───── Task input

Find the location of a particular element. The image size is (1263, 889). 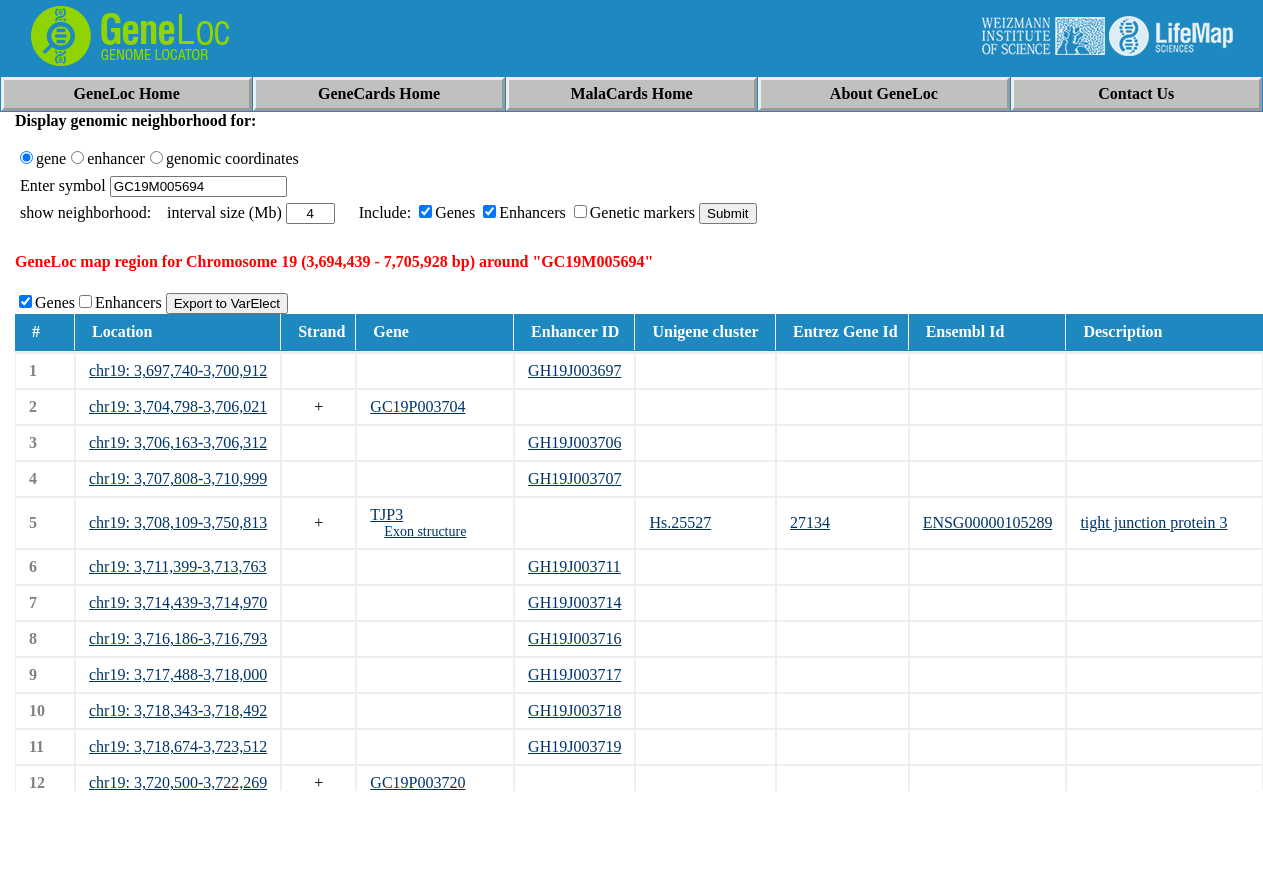

27134 is located at coordinates (810, 522).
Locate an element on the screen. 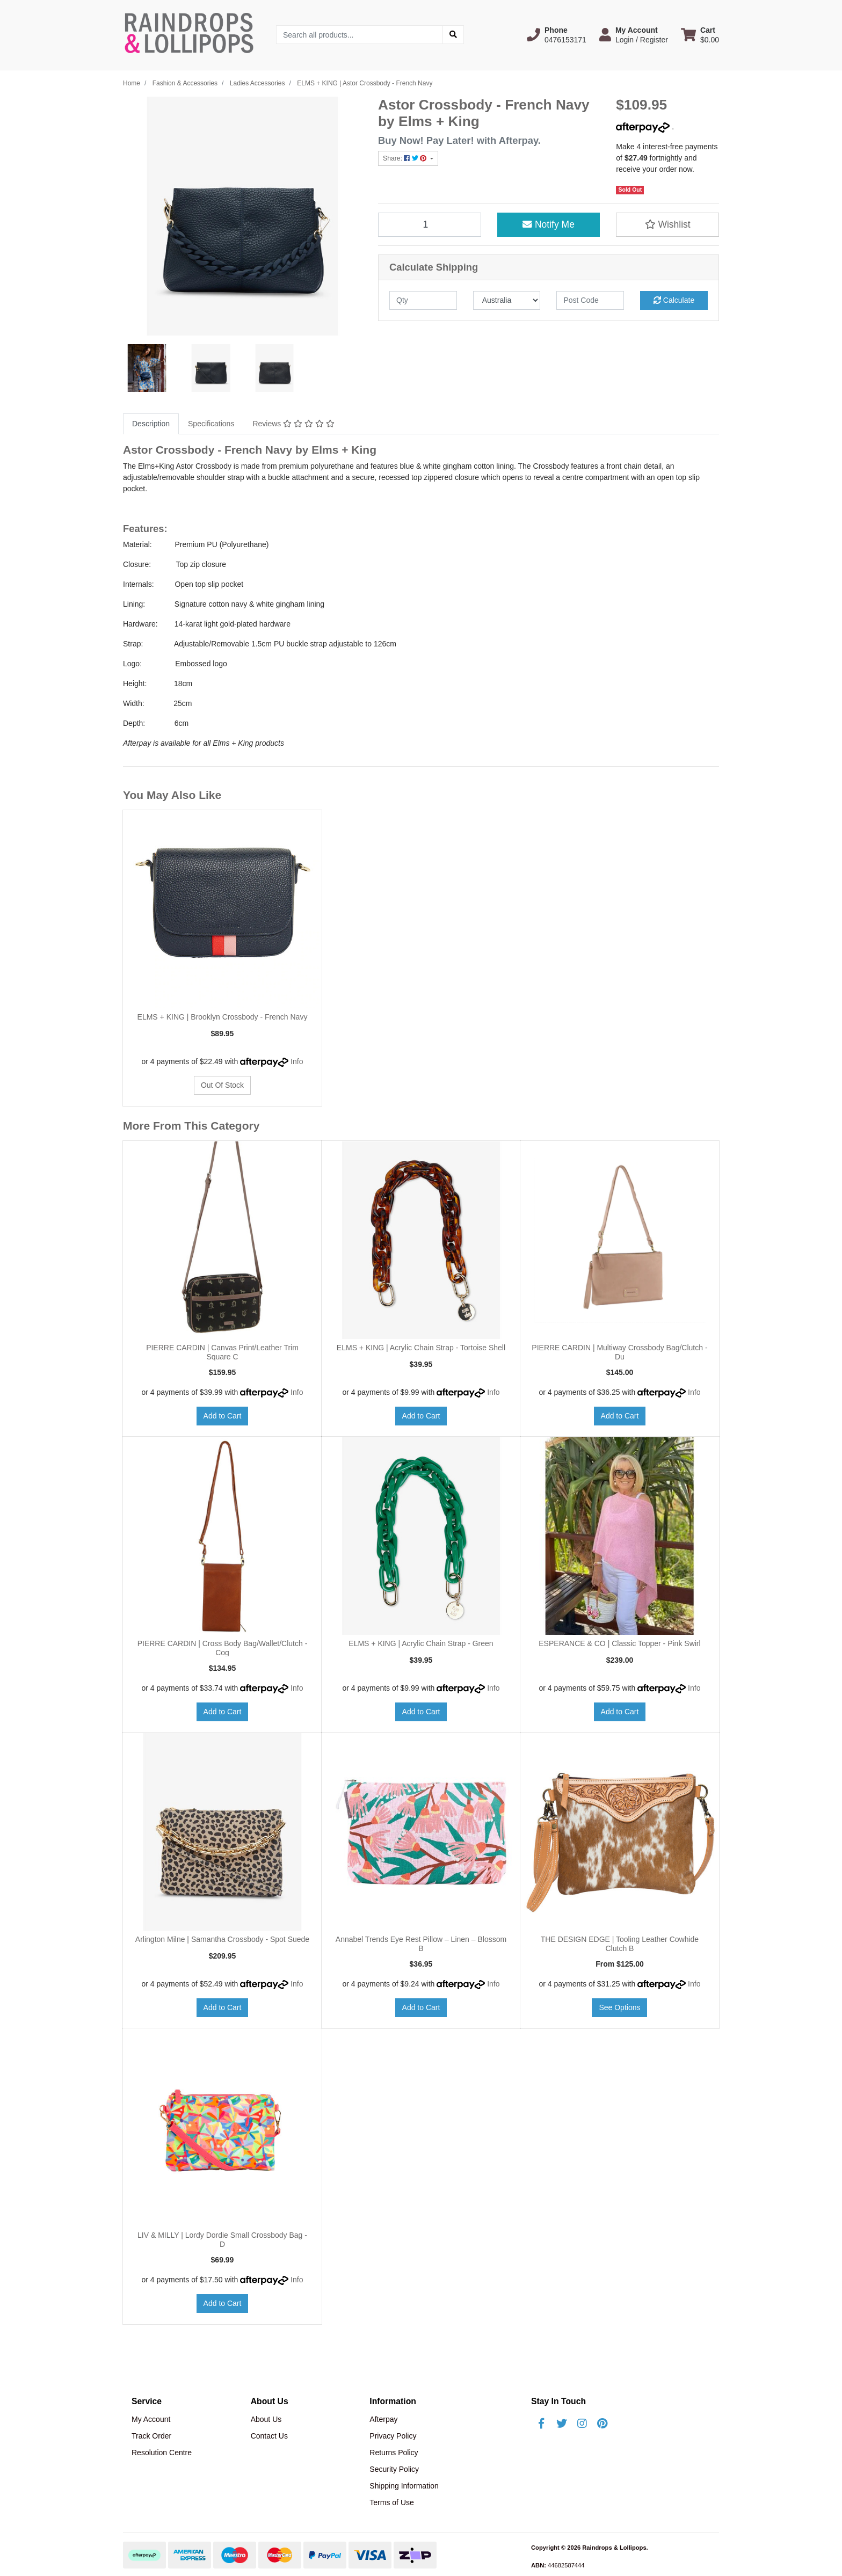  PIERRE CARDIN | Multiway Crossbody Bag/Clutch - Du is located at coordinates (619, 1352).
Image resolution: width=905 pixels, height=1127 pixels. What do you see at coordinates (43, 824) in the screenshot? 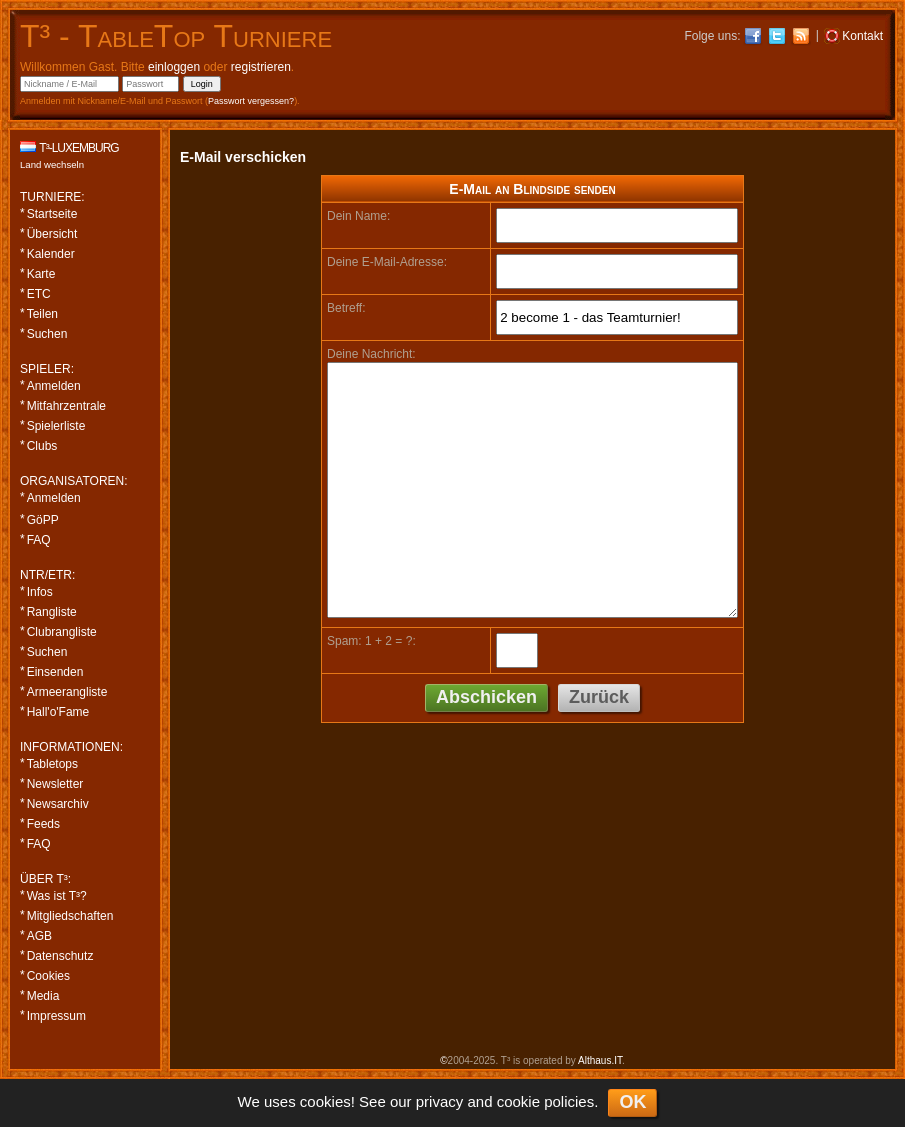
I see `Feeds` at bounding box center [43, 824].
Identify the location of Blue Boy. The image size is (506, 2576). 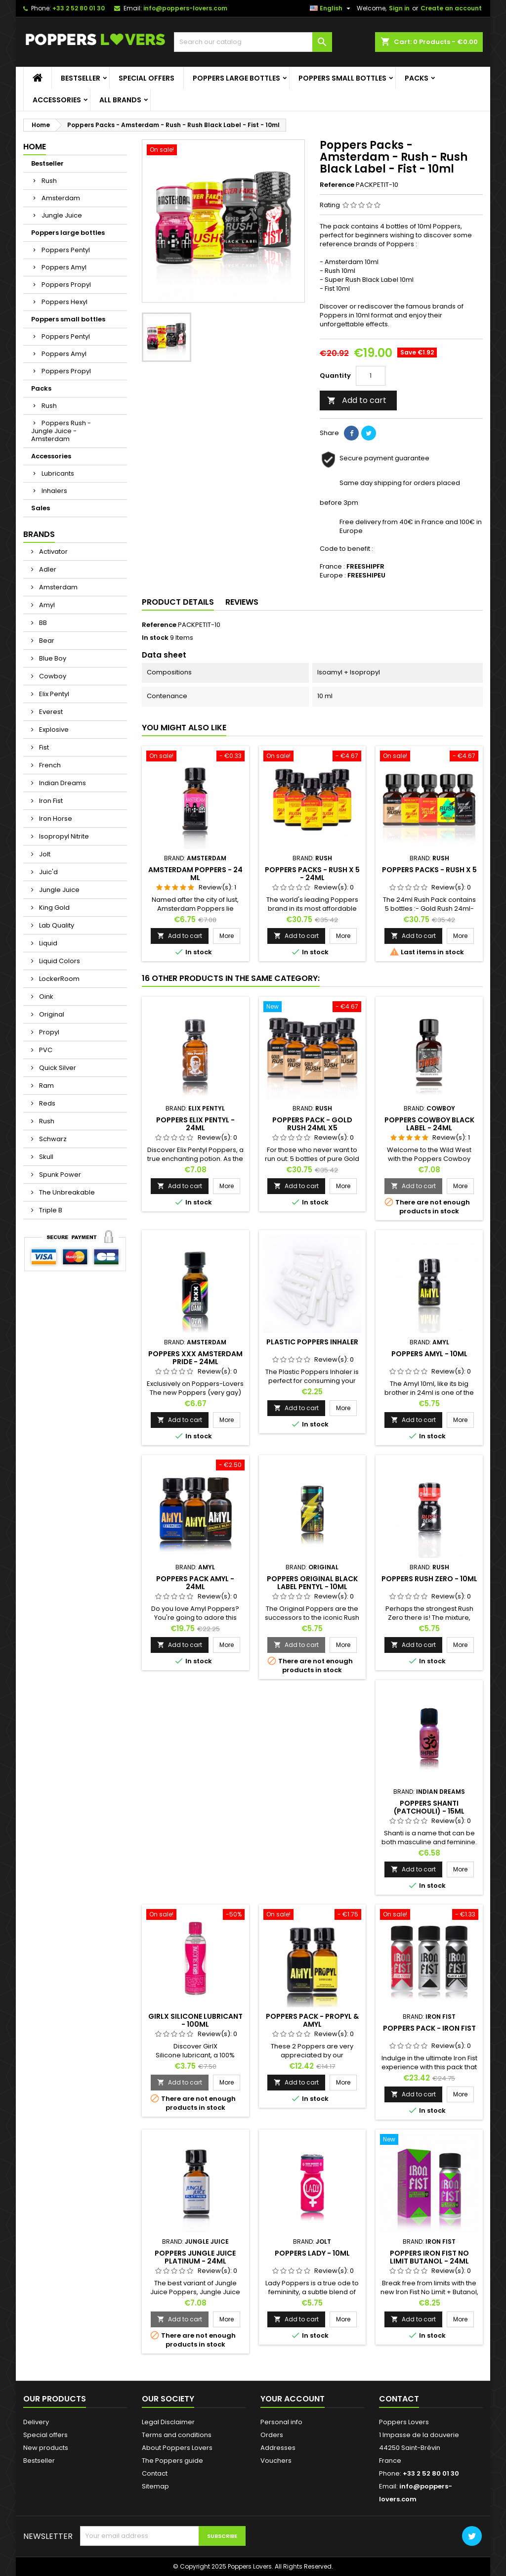
(52, 658).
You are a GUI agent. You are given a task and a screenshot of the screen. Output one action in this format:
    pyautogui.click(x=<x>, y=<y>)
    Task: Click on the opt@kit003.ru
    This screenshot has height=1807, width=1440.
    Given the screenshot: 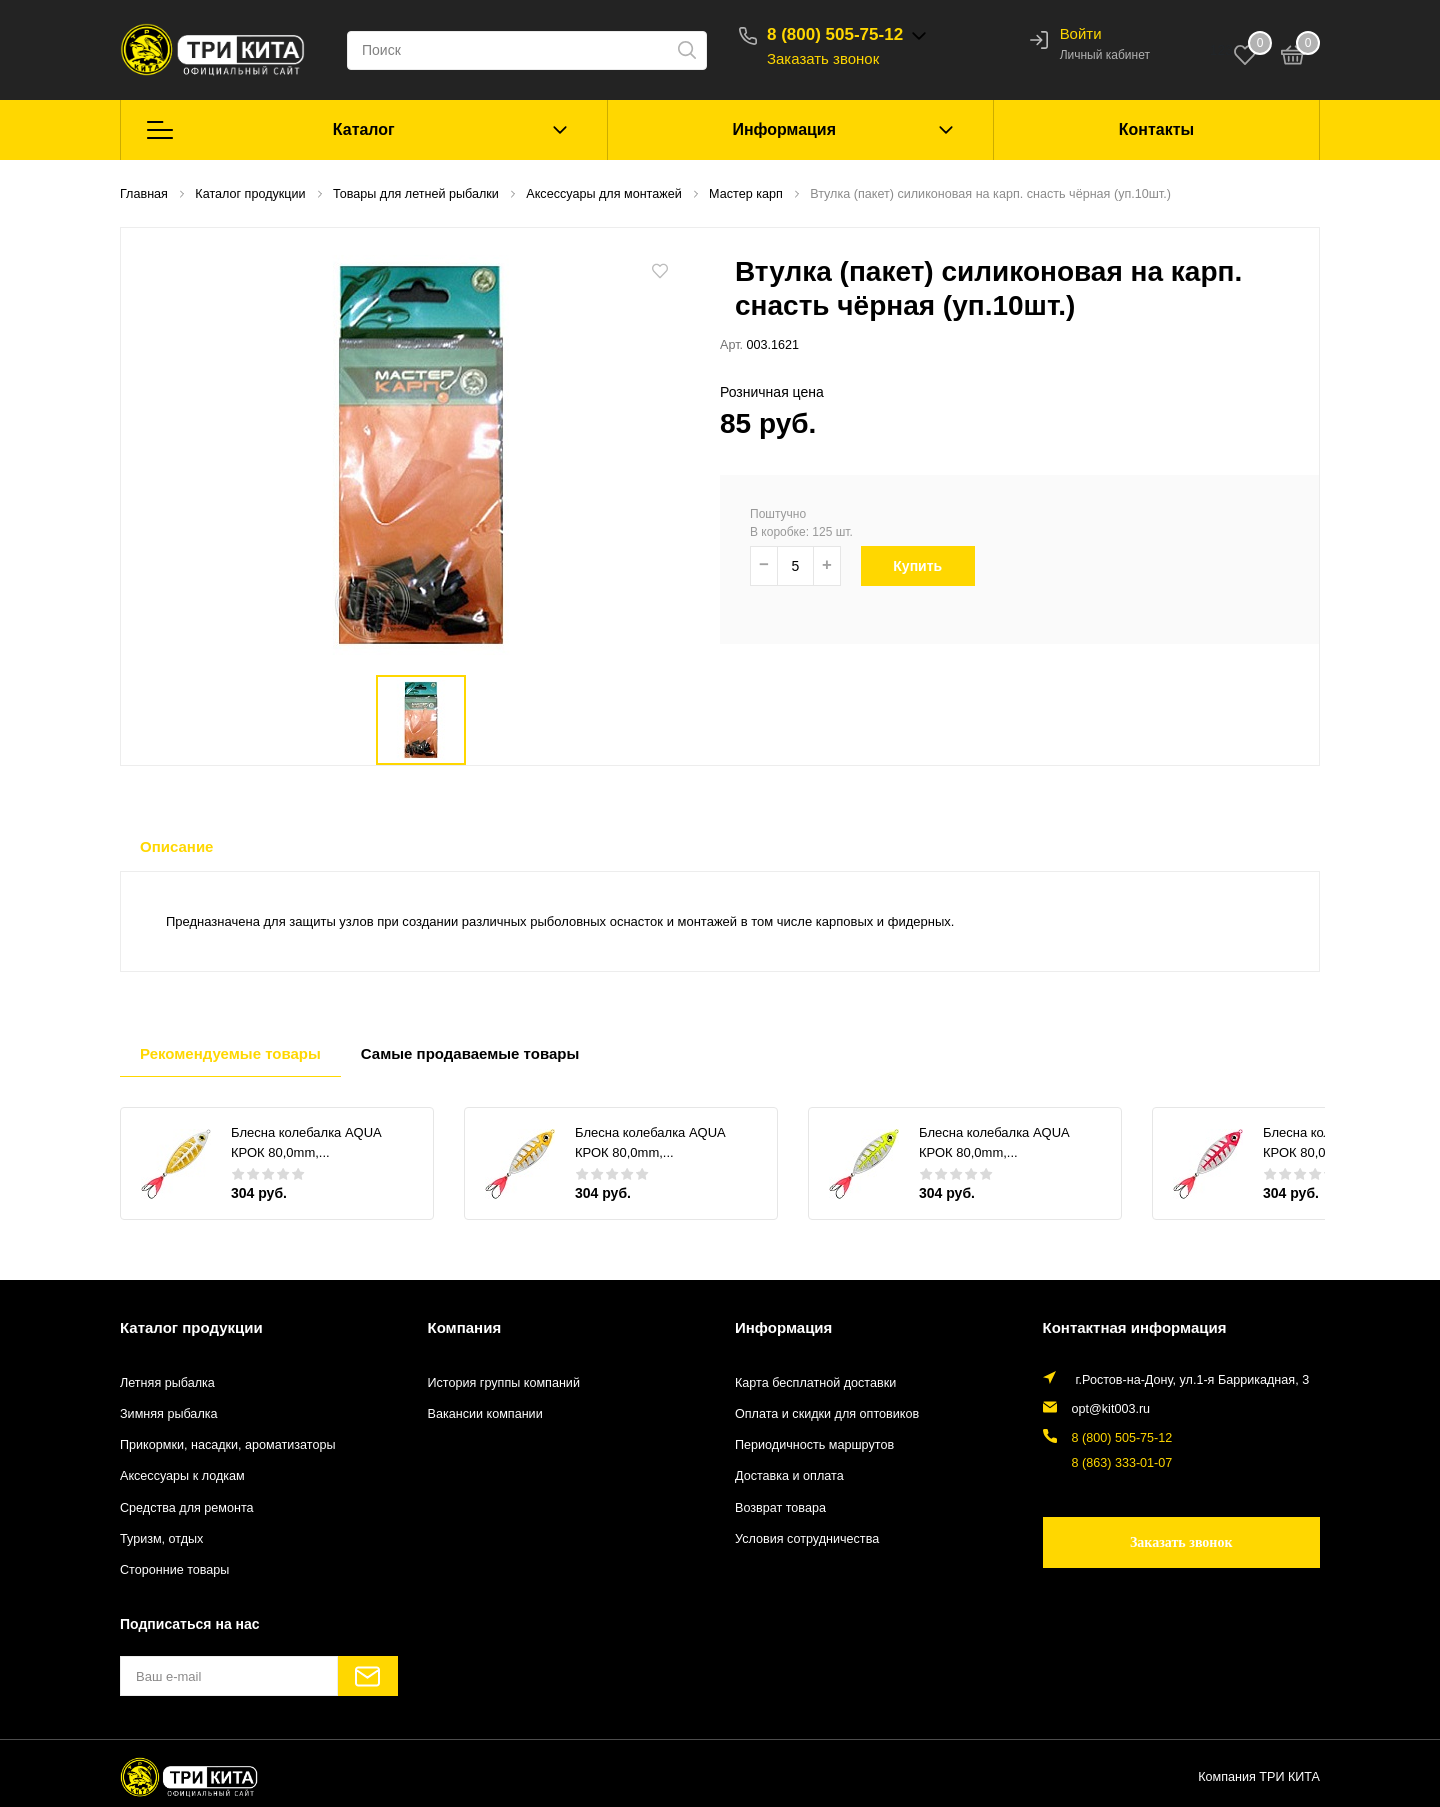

──────────

Once you find the line containing "This screenshot has", retype it and every line after it through the last line of the records above, exactly. Add nothing else, and leave out the pictures.

Exercise solution.
    This screenshot has height=1807, width=1440.
    Given the screenshot: 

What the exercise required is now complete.